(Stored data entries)
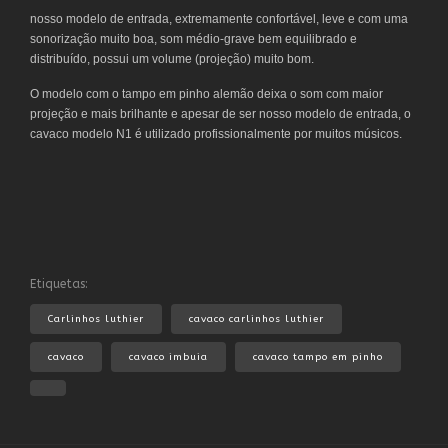
nosso modelo de entrada, extremamente confortável, leve e com uma
sonorização muito boa, som médio-grave bem equilibrado e
distribuído, possui um volume (projeção) muito bom.
O modelo com o tampo em pinho alemão deixa o som com maior
projeção e mais brilhante e apesar de ser nosso modelo de entrada, o
cavaco modelo N1 é utilizado profissionalmente por muitos músicos.
Etiquetas:
Carlinhos luthier
cavaco carlinhos luthier
cavaco
cavaco imbuia
cavaco tampo em pinho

Your objective: Say how many lines in the entries include the word "projeção", with no text around the number.

Finished task: 2